----- Supplied data

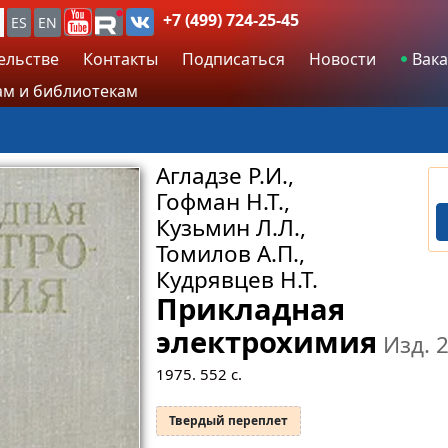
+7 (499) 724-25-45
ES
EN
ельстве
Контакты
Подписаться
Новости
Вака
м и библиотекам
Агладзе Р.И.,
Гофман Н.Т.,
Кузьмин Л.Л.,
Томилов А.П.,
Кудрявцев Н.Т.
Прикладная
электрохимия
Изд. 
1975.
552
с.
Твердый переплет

----------
----- Supplied data

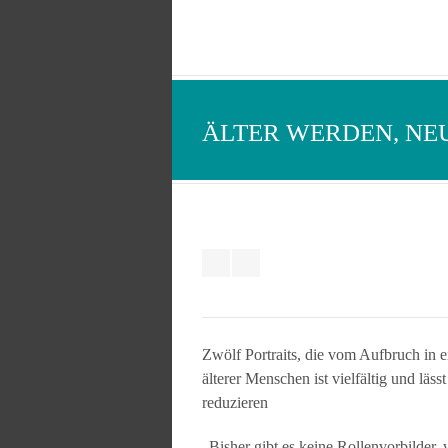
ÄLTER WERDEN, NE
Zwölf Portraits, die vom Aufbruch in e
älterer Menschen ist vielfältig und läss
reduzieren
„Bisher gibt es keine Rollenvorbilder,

----------

_What you need to do_: Produce only the lines from the line containing "Zwölf Portraits, die vom Aufbruch in e" through the line containing "gibt es keine", inclusive of both, exactly as they stand in the entries above.

_Problem solution_:
Zwölf Portraits, die vom Aufbruch in e
älterer Menschen ist vielfältig und läss
reduzieren
„Bisher gibt es keine Rollenvorbilder,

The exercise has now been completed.